Overseas troops are waiting for shots

(Newser)
– U.S. military leaders said Thursday that recent problems with Johnson & Johnson’s coronavirus vaccine made it more difficult to provide fire for overseas forces and that the vaccines were offered to families of service members or other Level 2 beneficiaries in just 40 percent of the site. outside the United States. Speaking at a Pentagon news conference, they said they were making up for Johnson & Johnson’s shortage by transporting more Moderna vaccines to forces outside the country. Temperature and other requirements for the Pfizer vaccine make it more difficult to send abroad. Johnson & Johnson had to drop 15 million doses of its coronavirus vaccine last month because the batch did not meet quality standards. The loss of the expected vaccines was a bigger problem for the military, AP reports, because it targeted Johnson & Johnson shots for distribution abroad, because it requires a single dose and does not need strict temperature control that others do.

Lt. Gen. Ronald Place, director of the Defense Health Agency, told reporters that, based on President Biden’s latest guidance for all adults, vaccines will be offered to all eligible troops, family members and other beneficiaries beginning April 19. and their families abroad have expressed frustration with their inability to obtain a vaccine, especially as many are in areas, including Europe, that have been hit hard by the pandemic.

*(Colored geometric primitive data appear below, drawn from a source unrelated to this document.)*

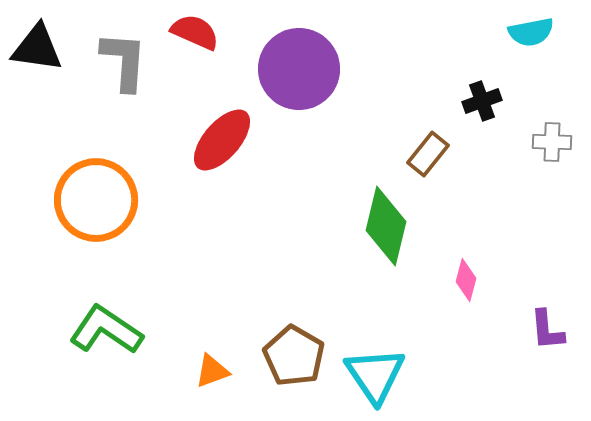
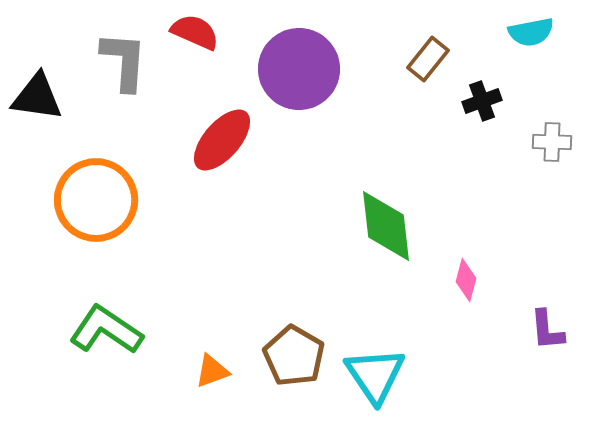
black triangle: moved 49 px down
brown rectangle: moved 95 px up
green diamond: rotated 20 degrees counterclockwise
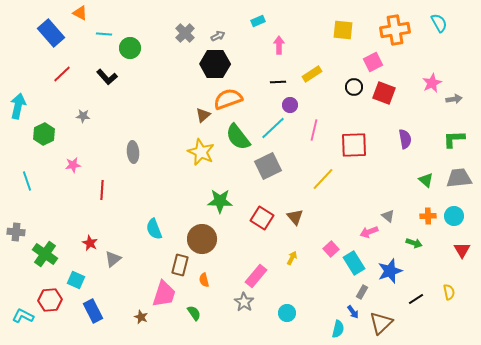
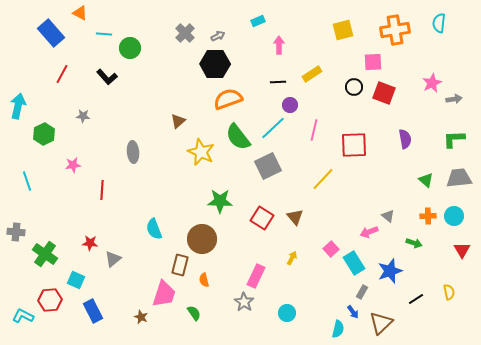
cyan semicircle at (439, 23): rotated 144 degrees counterclockwise
yellow square at (343, 30): rotated 20 degrees counterclockwise
pink square at (373, 62): rotated 24 degrees clockwise
red line at (62, 74): rotated 18 degrees counterclockwise
brown triangle at (203, 115): moved 25 px left, 6 px down
red star at (90, 243): rotated 21 degrees counterclockwise
pink rectangle at (256, 276): rotated 15 degrees counterclockwise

Place said that in many locations, vaccines are still only offered to Level 1 people, including deployed troops, health or emergency workers and beneficiaries aged 65 and over. He added that while only 7% of the eligible Department of Defense population is outside the United States, the Pentagon delivers 14% of the doses it receives abroad. However, for members of the service or their families abroad who have not been vaccinated or have not been told when they will be, “these numbers mean nothing,” Place said. “And it’s understandably frustrating.”